Ваня лежал в палате с глухой, а не стеклянной перегородкой, через стенку от ординаторской. Над кроватью – номер «16». Это была заброшенная палата-кладовка, огромная комната с высоченными потолками. За ширмой в обилии громоздились ящики с физрастворами, медоборудованием, рядом стояла заправленная чистым кровать.
Места было много и воздуха много, и было огромное окно с жалюзи. Днём, когда в него било солнце, Женя закрывала створки. Присмотревшись к действиям врачей, она научилась мерить давление на огромном аппарате, где бойко бежали кривые сердечного ритма. («Вы аккуратней только, – сказала медсестра, – аппаратура очень дорогая, не расплатитесь, если поломаете».)

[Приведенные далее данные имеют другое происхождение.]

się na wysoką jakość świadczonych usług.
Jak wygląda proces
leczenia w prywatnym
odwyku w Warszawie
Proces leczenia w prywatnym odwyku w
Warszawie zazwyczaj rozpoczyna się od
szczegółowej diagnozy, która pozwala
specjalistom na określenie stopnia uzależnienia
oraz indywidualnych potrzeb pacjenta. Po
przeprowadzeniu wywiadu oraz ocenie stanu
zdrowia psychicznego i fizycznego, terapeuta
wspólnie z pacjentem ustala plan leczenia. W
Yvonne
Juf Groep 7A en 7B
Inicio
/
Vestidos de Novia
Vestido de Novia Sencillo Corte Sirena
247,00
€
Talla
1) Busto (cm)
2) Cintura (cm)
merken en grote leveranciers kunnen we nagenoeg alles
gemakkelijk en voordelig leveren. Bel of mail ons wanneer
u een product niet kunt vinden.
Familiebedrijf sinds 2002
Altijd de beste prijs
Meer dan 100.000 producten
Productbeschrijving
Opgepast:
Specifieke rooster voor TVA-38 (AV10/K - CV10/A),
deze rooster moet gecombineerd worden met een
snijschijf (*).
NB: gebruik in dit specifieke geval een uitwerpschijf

Но Женя ничего не поломала. Здесь, в реанимации, она сама возвращалась к жизни, к тому высокому напряжению, в котором жила их любовь, к сверхчувству, имевшему свои права – поверх жизненных предписаний и законов.
Жизнь шла своим чередом, и она изумилась, что в метро много молодых, здоровых, весёлых лиц, что тут деловой и чуть разгульный настрой. Жизнь, оказывается, шла и за пределами реанимации; а она не видела, не слышала ни зимы, ни оттепели, всё проходило мимо, ухало в бездонную гать, которую ей следовало замостить, проложить через неё дорогу на сухой берег, к живой жизни.
В метро крепкие, широкоплечие парни хохотали (она поймала себя на чувстве, что смотрит на них осуждающе), девчонки в модных шубках стреляли глазками, притворяясь, впрочем, что им нет никакого дела до грубых мужланов.
Да, шла жизнь, которая прекрасно будет идти и без них, без их любви. Значит, любовь нужна, прежде всего, им самим – для спасения.
В ту зиму – первую зиму их любви – тоже шел снег, стоял жуткий мороз – как сейчас, только тогда зима была ещё дольше, казалось, что ей не будет конца.